Metadata-Version: 2.4
Name: sqlassert
Version: 0.1.0
Summary: Generate SQL assertions from unique join markers.
Requires-Python: >=3.10
Description-Content-Type: text/markdown
Requires-Dist: sqlglot>=28
Provides-Extra: test
Requires-Dist: duckdb; extra == "test"
Requires-Dist: pytest; extra == "test"

# sqlassert

`sqlassert` is a Python library for adding safety checks to SQL before you run it.

The goal is to catch common query mistakes at test time or build time, using fast static and metadata-backed proofs instead of scanning production data. You can add `sqlassert` to your test suite and validate important queries offline, making them more resilient independent of the current contents of your database.


```bash
pip install sqlassert
```

_Alpha warning: Today `sqlassert` supports only one check: `/**UNIQUE**/` joins. It is also only tested on duckdb._

## Features

### Unique Join

Joins often accidentally multiply rows. A query may look correct against today’s data but silently break when the RHS relation later contains multiple matching rows.

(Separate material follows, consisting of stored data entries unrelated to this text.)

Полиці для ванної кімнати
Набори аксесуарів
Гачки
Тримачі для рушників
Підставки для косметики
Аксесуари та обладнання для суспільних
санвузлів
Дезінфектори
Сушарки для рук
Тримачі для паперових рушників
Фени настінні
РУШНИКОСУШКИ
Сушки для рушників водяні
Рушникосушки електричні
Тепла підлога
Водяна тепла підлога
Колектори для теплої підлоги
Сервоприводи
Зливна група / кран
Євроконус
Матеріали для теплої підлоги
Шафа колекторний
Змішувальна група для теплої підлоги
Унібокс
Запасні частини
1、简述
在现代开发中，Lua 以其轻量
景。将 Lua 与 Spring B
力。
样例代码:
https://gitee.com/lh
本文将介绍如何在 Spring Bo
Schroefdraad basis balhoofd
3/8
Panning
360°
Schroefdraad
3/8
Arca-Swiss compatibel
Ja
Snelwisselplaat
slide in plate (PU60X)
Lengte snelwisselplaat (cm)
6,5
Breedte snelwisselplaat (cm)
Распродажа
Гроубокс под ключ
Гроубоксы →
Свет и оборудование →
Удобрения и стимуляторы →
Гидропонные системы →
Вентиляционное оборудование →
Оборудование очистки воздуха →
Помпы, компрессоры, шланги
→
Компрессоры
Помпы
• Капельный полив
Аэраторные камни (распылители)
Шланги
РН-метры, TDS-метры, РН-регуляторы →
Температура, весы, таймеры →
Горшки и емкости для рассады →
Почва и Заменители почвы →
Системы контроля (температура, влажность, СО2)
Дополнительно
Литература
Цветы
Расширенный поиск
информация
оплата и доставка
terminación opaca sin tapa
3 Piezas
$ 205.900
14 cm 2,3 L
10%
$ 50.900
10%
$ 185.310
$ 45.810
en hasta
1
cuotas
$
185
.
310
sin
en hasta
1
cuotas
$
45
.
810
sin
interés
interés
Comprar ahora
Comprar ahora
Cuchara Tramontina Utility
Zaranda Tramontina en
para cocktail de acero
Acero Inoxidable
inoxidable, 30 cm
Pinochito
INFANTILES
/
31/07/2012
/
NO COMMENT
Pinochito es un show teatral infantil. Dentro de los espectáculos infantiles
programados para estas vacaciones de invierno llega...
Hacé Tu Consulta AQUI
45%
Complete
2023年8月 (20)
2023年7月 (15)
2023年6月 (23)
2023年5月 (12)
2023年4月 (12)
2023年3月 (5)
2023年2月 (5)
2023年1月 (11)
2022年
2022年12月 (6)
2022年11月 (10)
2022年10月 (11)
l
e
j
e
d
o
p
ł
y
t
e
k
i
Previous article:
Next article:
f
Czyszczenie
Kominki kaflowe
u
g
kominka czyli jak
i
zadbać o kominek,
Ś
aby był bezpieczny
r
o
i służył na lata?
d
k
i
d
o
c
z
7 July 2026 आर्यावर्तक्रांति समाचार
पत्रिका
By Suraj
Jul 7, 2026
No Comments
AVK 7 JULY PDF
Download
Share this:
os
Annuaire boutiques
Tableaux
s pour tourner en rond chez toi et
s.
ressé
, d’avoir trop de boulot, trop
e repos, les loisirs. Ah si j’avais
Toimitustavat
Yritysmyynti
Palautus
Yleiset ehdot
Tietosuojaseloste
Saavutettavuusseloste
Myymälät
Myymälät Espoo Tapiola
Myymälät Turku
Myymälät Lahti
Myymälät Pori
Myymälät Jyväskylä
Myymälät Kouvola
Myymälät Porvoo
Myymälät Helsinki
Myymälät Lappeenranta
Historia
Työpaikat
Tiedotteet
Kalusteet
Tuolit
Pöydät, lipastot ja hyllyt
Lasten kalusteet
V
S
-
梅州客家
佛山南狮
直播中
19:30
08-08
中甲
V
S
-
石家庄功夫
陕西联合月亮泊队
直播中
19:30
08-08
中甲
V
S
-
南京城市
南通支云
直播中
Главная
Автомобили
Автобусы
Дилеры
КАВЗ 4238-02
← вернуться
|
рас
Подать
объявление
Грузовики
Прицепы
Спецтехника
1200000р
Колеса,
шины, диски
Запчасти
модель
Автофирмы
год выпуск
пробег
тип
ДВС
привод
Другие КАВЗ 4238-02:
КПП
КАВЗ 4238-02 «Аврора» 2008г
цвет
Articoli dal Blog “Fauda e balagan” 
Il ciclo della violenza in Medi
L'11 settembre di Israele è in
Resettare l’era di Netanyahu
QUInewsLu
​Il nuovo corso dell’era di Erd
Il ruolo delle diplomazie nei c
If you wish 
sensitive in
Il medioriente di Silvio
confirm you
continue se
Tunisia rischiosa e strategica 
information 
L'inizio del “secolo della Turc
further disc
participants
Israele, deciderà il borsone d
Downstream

`sqlassert` lets you mark joins that are expected to be unique. That is, the result of the join must never 'grow' the number of rows with respect to the LHS.

```sql
select *
from sessions
/**UNIQUE**/ join users
  on sessions.user_id = users.id;
```

The marker is just a SQL comment. Your SQL remains valid SQL and can still run normally. `sqlassert` reads the query separately and validates that the RHS is provably unique for the join keys.

## Usage

Run validation offline, before your application or analytics job executes the query:

```python
import duckdb
from sqlassert import validate_unique_joins

con = duckdb.connect("warehouse.duckdb")

query = """
select *
from sessions
/**UNIQUE**/ join users
  on sessions.user_id = users.id
"""

result = validate_unique_joins(con, query)

assert result.valid, result.reason
```

For a test suite, keep your model/query SQL as strings or load them from files, then validate them against a db connection that has the relevant schema:

```python
def test_query_join_contract(con):
    query = load_query("models/session_enrichment.sql")
    result = validate_unique_joins(con, query)

    assert result.valid, result.reason
```

`result.checks` contains one check per marker:

```python
for check in result.checks:
    print(check.valid)
    print(check.reason)
    print(check.inferred_key_columns)
    print(check.constrained_key_columns)
```

## Details

### Unique Join Syntax

Place `/**UNIQUE**/` immediately before the join that should be uniqueness-checked:

```sql
select *
from lhs
/**UNIQUE**/ left join rhs
  on lhs.rhs_id = rhs.id;
```

`ON` and `USING` are both supported:

```sql
select *
from users
/**UNIQUE**/ join user_profiles
  using (id);
```

The marker applies to the next join after the comment.

## Proofs, Not Data Checks

`sqlassert` does **not** validate by querying actual table data. It will not run `count(*)`, search for duplicates, or sample rows.

Instead, it proves uniqueness using fast information available from the SQL and database metadata. If uniqueness cannot be proven, validation fails with a reason that names the join and RHS column:

```text
in join "INNER JOIN events ON sessions.event_id = events.id", we can't prove that RHS column id is unique
```

Supported uniqueness proofs today:

- RHS `PRIMARY KEY` and `UNIQUE` constraints from db metadata.
- RHS `GROUP BY` subqueries, when the join covers the grouping keys.
- RHS `SELECT DISTINCT` subqueries, when the join covers the selected distinct columns.
- RHS `QUALIFY row_number() over (partition by ...) = 1` subqueries, when the join covers the partition keys.
- Simple projection views and subqueries that preserve one of the proofs above.

Views can inherit uniqueness when they are simple projections over a source relation with a supported proof. Filters preserve uniqueness; computed expressions, joins inside views, unions, and arbitrary subquery semantics are not guessed.

Examples:

```sql
-- Proved by primary key.
select *
from sessions
/**UNIQUE**/ join users
  on sessions.user_id = users.id;
```

```sql
-- Proved by composite primary key plus RHS-only filter.
select *
from sessions
/**UNIQUE**/ join orders
  on sessions.user_id = orders.user_id
 and orders.order_id = 1;
```

```sql
-- Proved by GROUP BY.
with latest_session as (
  select user_id, max(ts) as max_ts
  from sessions
  group by user_id
)
select *
from users
/**UNIQUE**/ join latest_session
  on users.id = latest_session.user_id;
```

```sql
-- Proved by QUALIFY row_number() = 1.
with sessions_ranked as (
    select user_id, *
    from sessions
    qualify row_number() over (partition by user_id order by ts) = 1
)
select *
from users
/**UNIQUE**/ join sessions_ranked
  on users.id = sessions_ranked.user_id;
```

More compile-time SQL checks can be added under the same model: explicit syntax, fast validation, and clear reasons when a proof is missing.